CHARLESTON, WV -- Lesa Eskew once suffered from severe stomach pains and weakness.
Draza Peck said she was too fatigued to function as her weight rapidly dwindled.
Both women tremendously improved their health through dietary changes.
They are members of the Charleston Gluten Intolerance Group where participants learn to live in a gluten-free world as they share information and recipes.
The group got its start in 2009 when only a handful of people showed up for meetings at the Healthy Life Market on Patrick Street, said manager Alexa Peck. The group has steadily grown with as many as 30 attending the sessions.
The next meeting is Wednesday, from 6 to 7 p.m. at Healthy Life Market, 1603 Kanawha Blvd. W. Meetings are free and open to the public.
Some who attend are sensitive to gluten while others have been diagnosed with celiac disease. The National Foundation for Celiac Awareness defines the condition as "an autoimmune disorder triggered by consuming a protein called gluten, which is found in wheat, barley and rye."
The protein interferes with the absorption of nutrients leading to a number of health problems.
The Gluten Intolerance Group was launched by Alexa Peck after her mother, Draza Peck, was diagnosed with celiac disease.
Draza Peck began having symptoms in 2005 and was diagnosed in 2006.
"I had fatigue and nausea," said Draza, 65. "I lost 30 pounds. I was too sick to eat. We thought I was dying."
After her diagnosis, she cleaned out her cupboards of anything that contained gluten and found it in everything, from soups and salad dressings to seasonings. Her daughter Alexa Peck, 37, began preparing some gluten-free foods for her mother who gradually regained her energy.
After launching the group, Alexa met people like her mother who suffered from celiac disease and took some time to improve with dietary changes. Others with gluten sensitivity changed eating habits and improved immediately.
"When I see someone with problems with gluten, they are scared," Alexa said. "It's overwhelming at first. I can show them everything in the store and put them in contact with the group. I want them to have a community."
Lesa Eskew, 45, a registered nurse, was diagnosed with celiac disease in 2009.
"I had diarrhea, bloating and severe stomach pains," she said. "I started doing research. My symptoms matched with celiac."
It took specific bloodwork and a gastrointestinal biopsy to confirm the diagnosis, she said.
Her daughter, 7-year-old Ellie Eskew, also has the dieases, which is hereditary. She was diagnosed when she was five, after she was not gaining and growing as a child her age should.
Now Lesa packs all of her daughter's school lunches and the family prepares gluten-free meals at home.
Mother and daughter also attend the meetings of the Charleston Gluten Intolerance Group where Ellie is the youngest member. The group includes men and women from all walks of life from age 7 to 70s.

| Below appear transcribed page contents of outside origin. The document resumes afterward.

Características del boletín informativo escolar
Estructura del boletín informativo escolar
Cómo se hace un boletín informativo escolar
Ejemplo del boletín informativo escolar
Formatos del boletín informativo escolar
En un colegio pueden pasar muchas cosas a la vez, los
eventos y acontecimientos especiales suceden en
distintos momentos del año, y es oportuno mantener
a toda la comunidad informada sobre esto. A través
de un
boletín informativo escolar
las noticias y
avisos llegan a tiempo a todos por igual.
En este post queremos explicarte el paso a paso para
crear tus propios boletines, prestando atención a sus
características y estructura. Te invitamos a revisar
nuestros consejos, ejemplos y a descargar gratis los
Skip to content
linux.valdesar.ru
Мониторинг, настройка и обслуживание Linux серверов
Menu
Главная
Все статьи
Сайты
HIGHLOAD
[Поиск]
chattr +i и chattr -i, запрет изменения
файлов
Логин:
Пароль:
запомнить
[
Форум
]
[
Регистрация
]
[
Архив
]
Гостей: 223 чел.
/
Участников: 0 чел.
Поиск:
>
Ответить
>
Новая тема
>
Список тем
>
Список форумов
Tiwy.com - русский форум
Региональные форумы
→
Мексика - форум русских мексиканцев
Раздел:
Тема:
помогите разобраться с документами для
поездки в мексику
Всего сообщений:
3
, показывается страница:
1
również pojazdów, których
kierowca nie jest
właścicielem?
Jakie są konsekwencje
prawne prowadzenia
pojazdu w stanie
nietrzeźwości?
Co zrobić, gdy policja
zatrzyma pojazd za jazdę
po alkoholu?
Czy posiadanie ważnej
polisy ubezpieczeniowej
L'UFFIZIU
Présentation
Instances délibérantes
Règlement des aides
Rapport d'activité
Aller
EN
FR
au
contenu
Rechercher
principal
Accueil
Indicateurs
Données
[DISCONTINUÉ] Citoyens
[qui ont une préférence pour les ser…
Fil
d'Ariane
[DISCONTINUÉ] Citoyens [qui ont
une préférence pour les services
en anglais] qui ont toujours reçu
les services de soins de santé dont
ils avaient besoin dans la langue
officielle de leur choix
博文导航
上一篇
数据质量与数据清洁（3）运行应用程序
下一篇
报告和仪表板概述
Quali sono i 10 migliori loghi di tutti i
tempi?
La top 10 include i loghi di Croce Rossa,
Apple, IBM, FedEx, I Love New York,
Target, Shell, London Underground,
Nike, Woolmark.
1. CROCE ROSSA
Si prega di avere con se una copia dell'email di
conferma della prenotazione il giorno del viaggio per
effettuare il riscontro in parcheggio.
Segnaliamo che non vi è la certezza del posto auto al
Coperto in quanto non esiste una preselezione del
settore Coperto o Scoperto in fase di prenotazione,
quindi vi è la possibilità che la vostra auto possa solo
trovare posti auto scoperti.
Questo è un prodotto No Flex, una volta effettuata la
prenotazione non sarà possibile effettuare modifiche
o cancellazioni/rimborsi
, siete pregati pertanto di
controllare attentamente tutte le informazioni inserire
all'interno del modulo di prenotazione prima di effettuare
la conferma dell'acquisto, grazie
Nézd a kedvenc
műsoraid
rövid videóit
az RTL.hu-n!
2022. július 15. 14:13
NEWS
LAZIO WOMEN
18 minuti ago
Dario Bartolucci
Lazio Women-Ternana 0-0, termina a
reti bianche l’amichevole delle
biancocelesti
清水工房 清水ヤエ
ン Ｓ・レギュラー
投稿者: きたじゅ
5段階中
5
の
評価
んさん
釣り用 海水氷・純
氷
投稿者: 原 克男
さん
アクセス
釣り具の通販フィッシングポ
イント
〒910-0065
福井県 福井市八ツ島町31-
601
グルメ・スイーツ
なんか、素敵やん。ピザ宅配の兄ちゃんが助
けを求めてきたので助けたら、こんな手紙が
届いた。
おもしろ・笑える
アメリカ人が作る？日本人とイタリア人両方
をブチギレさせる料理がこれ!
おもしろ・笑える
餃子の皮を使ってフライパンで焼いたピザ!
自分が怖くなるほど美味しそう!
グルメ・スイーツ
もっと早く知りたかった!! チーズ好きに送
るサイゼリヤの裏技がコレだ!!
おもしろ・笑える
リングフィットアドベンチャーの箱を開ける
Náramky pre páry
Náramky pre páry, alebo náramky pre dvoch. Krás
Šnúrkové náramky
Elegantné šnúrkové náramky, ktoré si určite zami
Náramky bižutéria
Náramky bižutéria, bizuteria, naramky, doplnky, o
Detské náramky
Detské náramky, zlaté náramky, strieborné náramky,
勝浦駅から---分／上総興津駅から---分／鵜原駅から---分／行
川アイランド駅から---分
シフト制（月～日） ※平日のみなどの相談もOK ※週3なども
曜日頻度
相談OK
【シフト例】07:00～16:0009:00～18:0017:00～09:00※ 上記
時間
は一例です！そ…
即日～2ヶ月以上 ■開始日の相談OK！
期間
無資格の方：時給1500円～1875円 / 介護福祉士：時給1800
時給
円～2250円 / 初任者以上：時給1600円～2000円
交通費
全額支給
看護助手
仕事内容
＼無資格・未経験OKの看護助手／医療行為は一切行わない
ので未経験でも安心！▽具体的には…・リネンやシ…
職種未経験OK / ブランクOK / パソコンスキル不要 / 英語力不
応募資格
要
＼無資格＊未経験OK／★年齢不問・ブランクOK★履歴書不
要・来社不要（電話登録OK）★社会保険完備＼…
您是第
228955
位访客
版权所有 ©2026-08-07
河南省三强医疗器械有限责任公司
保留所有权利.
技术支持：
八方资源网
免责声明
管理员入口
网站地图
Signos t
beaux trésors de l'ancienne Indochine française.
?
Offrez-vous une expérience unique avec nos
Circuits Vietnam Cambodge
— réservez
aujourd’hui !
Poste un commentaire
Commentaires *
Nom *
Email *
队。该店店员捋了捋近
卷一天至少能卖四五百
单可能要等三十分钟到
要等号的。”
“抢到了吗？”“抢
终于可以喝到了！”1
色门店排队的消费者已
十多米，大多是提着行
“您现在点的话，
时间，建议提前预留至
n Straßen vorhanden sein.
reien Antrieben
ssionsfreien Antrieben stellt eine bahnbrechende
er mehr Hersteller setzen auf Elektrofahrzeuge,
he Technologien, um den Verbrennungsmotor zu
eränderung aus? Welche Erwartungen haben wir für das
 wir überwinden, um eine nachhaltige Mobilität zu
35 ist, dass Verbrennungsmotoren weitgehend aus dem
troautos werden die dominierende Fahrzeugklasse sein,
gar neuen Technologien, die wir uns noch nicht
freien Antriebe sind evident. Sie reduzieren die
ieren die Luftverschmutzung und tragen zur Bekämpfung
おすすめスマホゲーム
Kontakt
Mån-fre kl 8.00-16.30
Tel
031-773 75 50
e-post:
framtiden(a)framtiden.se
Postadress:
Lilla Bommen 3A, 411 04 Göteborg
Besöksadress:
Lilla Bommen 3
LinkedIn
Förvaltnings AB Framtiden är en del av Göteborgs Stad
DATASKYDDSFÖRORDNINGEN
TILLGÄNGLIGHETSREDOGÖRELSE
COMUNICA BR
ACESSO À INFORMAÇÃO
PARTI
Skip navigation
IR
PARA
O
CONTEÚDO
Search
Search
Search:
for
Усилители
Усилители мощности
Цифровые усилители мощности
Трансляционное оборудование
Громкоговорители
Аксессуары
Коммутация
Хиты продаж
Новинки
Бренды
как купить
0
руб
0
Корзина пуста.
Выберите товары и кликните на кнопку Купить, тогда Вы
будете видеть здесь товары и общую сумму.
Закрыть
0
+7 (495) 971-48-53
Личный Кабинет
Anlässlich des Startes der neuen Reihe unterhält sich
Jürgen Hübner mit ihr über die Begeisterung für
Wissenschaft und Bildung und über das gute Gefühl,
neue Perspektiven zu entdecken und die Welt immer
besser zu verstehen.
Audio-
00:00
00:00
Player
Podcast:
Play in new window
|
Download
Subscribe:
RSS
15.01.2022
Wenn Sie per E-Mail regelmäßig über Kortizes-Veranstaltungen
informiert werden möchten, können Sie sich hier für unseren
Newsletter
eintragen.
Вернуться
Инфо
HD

"I have more energy now," Eskew said. "I have learned so much, even through our meetings. Now I have a good idea where to eat out. It's not difficult for me anymore."
About a year and a half ago, she began helping with the group along with her friend, Anne Strawn.
People share tips along with recipes and samples, she said. They talk about challenges such as holiday functions and parties and which restaurants are best to accommodate them with gluten-free foods.
Eskew raves about Sugar Pie Bakery in Kanawha City where she can pick up gluten-free goodies.
Restaurants with gluten-free offerings recommended by the group include Adelphia Sports Bar & Grille, Panera Bread, Applebee's, Wendy's, Bob Evans, TGI Friday's, Tidewater, Chili's, Outback, Longhorn, First Watch, Pies and Pints, and Olive Garden.